[Records from a dataset]
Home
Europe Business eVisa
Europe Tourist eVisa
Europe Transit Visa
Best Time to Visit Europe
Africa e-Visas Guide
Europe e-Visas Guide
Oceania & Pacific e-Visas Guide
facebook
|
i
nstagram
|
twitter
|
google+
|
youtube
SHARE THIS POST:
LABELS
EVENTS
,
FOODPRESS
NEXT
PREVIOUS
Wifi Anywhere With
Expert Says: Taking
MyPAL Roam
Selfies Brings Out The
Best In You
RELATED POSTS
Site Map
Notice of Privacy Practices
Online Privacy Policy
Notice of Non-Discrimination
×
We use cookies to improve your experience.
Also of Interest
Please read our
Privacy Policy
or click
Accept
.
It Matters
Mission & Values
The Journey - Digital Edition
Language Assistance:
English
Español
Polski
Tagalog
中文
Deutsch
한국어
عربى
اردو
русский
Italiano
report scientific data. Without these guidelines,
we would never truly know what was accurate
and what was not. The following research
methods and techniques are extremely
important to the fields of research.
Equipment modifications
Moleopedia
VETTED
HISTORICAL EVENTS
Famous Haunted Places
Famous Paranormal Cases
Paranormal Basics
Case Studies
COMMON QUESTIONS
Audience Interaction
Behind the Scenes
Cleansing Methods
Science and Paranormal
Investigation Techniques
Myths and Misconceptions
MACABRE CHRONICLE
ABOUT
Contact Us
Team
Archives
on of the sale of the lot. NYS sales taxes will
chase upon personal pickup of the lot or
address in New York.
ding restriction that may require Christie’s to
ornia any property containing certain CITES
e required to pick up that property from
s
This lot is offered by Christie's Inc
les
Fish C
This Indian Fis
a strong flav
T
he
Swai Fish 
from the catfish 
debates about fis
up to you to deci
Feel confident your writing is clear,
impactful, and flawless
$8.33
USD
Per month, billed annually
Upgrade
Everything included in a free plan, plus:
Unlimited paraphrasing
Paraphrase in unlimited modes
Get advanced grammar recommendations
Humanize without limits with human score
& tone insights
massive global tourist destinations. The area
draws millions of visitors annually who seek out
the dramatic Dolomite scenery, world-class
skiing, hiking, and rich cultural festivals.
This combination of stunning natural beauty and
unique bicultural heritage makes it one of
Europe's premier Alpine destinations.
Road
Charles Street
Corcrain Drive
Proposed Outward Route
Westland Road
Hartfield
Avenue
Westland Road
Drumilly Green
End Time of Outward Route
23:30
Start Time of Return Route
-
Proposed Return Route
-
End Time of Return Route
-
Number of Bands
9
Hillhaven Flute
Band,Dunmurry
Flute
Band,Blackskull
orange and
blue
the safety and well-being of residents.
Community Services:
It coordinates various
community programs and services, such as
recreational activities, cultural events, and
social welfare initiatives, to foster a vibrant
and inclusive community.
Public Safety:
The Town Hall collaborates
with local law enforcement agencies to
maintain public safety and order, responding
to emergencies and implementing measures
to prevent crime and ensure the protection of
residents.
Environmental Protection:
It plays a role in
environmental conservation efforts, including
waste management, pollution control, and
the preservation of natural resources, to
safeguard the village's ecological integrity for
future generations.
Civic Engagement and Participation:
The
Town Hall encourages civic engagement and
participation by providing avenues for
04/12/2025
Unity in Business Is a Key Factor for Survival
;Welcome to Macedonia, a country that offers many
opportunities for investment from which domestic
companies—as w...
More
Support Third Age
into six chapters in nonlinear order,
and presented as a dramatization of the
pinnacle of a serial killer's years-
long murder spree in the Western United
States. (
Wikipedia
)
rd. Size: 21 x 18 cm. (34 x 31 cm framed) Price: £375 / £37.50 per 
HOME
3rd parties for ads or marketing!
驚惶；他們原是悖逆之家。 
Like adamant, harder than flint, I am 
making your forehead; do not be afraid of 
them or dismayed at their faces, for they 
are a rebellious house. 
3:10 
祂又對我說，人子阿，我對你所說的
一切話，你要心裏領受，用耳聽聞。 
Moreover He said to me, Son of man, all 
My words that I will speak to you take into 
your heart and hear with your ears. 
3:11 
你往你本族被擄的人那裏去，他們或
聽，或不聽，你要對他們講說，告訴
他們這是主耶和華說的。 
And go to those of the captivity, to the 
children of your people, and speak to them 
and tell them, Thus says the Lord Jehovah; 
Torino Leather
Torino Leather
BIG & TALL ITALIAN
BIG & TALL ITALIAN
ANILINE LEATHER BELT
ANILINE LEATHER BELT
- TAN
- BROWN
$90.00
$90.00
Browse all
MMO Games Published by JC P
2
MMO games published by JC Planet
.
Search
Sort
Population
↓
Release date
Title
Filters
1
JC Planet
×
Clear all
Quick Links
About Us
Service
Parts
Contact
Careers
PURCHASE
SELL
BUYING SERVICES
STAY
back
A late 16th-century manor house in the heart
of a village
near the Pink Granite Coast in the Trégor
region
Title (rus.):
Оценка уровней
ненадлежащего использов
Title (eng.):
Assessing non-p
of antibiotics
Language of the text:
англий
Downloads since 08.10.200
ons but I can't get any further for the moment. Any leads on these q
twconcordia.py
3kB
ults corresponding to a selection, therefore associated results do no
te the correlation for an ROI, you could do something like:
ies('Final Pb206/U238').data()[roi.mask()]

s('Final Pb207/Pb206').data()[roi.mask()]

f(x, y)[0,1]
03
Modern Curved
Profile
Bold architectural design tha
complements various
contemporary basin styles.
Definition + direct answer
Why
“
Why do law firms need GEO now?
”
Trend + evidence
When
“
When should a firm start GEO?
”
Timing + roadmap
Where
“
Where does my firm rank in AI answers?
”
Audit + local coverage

_ACTIVITY_.
Take the entries above and repeat them verbatim.

_ANSWER TO THIS PROBLEM_.
Home
Europe Business eVisa
Europe Tourist eVisa
Europe Transit Visa
Best Time to Visit Europe
Africa e-Visas Guide
Europe e-Visas Guide
Oceania & Pacific e-Visas Guide
facebook
|
i
nstagram
|
twitter
|
google+
|
youtube
SHARE THIS POST:
LABELS
EVENTS
,
FOODPRESS
NEXT
PREVIOUS
Wifi Anywhere With
Expert Says: Taking
MyPAL Roam
Selfies Brings Out The
Best In You
RELATED POSTS
Site Map
Notice of Privacy Practices
Online Privacy Policy
Notice of Non-Discrimination
×
We use cookies to improve your experience.
Also of Interest
Please read our
Privacy Policy
or click
Accept
.
It Matters
Mission & Values
The Journey - Digital Edition
Language Assistance:
English
Español
Polski
Tagalog
中文
Deutsch
한국어
عربى
اردو
русский
Italiano
report scientific data. Without these guidelines,
we would never truly know what was accurate
and what was not. The following research
methods and techniques are extremely
important to the fields of research.
Equipment modifications
Moleopedia
VETTED
HISTORICAL EVENTS
Famous Haunted Places
Famous Paranormal Cases
Paranormal Basics
Case Studies
COMMON QUESTIONS
Audience Interaction
Behind the Scenes
Cleansing Methods
Science and Paranormal
Investigation Techniques
Myths and Misconceptions
MACABRE CHRONICLE
ABOUT
Contact Us
Team
Archives
on of the sale of the lot. NYS sales taxes will
chase upon personal pickup of the lot or
address in New York.
ding restriction that may require Christie’s to
ornia any property containing certain CITES
e required to pick up that property from
s
This lot is offered by Christie's Inc
les
Fish C
This Indian Fis
a strong flav
T
he
Swai Fish 
from the catfish 
debates about fis
up to you to deci
Feel confident your writing is clear,
impactful, and flawless
$8.33
USD
Per month, billed annually
Upgrade
Everything included in a free plan, plus:
Unlimited paraphrasing
Paraphrase in unlimited modes
Get advanced grammar recommendations
Humanize without limits with human score
& tone insights
massive global tourist destinations. The area
draws millions of visitors annually who seek out
the dramatic Dolomite scenery, world-class
skiing, hiking, and rich cultural festivals.
This combination of stunning natural beauty and
unique bicultural heritage makes it one of
Europe's premier Alpine destinations.
Road
Charles Street
Corcrain Drive
Proposed Outward Route
Westland Road
Hartfield
Avenue
Westland Road
Drumilly Green
End Time of Outward Route
23:30
Start Time of Return Route
-
Proposed Return Route
-
End Time of Return Route
-
Number of Bands
9
Hillhaven Flute
Band,Dunmurry
Flute
Band,Blackskull
orange and
blue
the safety and well-being of residents.
Community Services:
It coordinates various
community programs and services, such as
recreational activities, cultural events, and
social welfare initiatives, to foster a vibrant
and inclusive community.
Public Safety:
The Town Hall collaborates
with local law enforcement agencies to
maintain public safety and order, responding
to emergencies and implementing measures
to prevent crime and ensure the protection of
residents.
Environmental Protection:
It plays a role in
environmental conservation efforts, including
waste management, pollution control, and
the preservation of natural resources, to
safeguard the village's ecological integrity for
future generations.
Civic Engagement and Participation:
The
Town Hall encourages civic engagement and
participation by providing avenues for
04/12/2025
Unity in Business Is a Key Factor for Survival
;Welcome to Macedonia, a country that offers many
opportunities for investment from which domestic
companies—as w...
More
Support Third Age
into six chapters in nonlinear order,
and presented as a dramatization of the
pinnacle of a serial killer's years-
long murder spree in the Western United
States. (
Wikipedia
)
rd. Size: 21 x 18 cm. (34 x 31 cm framed) Price: £375 / £37.50 per 
HOME
3rd parties for ads or marketing!
驚惶；他們原是悖逆之家。 
Like adamant, harder than flint, I am 
making your forehead; do not be afraid of 
them or dismayed at their faces, for they 
are a rebellious house. 
3:10 
祂又對我說，人子阿，我對你所說的
一切話，你要心裏領受，用耳聽聞。 
Moreover He said to me, Son of man, all 
My words that I will speak to you take into 
your heart and hear with your ears. 
3:11 
你往你本族被擄的人那裏去，他們或
聽，或不聽，你要對他們講說，告訴
他們這是主耶和華說的。 
And go to those of the captivity, to the 
children of your people, and speak to them 
and tell them, Thus says the Lord Jehovah; 
Torino Leather
Torino Leather
BIG & TALL ITALIAN
BIG & TALL ITALIAN
ANILINE LEATHER BELT
ANILINE LEATHER BELT
- TAN
- BROWN
$90.00
$90.00
Browse all
MMO Games Published by JC P
2
MMO games published by JC Planet
.
Search
Sort
Population
↓
Release date
Title
Filters
1
JC Planet
×
Clear all
Quick Links
About Us
Service
Parts
Contact
Careers
PURCHASE
SELL
BUYING SERVICES
STAY
back
A late 16th-century manor house in the heart
of a village
near the Pink Granite Coast in the Trégor
region
Title (rus.):
Оценка уровней
ненадлежащего использов
Title (eng.):
Assessing non-p
of antibiotics
Language of the text:
англий
Downloads since 08.10.200
ons but I can't get any further for the moment. Any leads on these q
twconcordia.py
3kB
ults corresponding to a selection, therefore associated results do no
te the correlation for an ROI, you could do something like:
ies('Final Pb206/U238').data()[roi.mask()]

s('Final Pb207/Pb206').data()[roi.mask()]

f(x, y)[0,1]
03
Modern Curved
Profile
Bold architectural design tha
complements various
contemporary basin styles.
Definition + direct answer
Why
“
Why do law firms need GEO now?
”
Trend + evidence
When
“
When should a firm start GEO?
”
Timing + roadmap
Where
“
Where does my firm rank in AI answers?
”
Audit + local coverage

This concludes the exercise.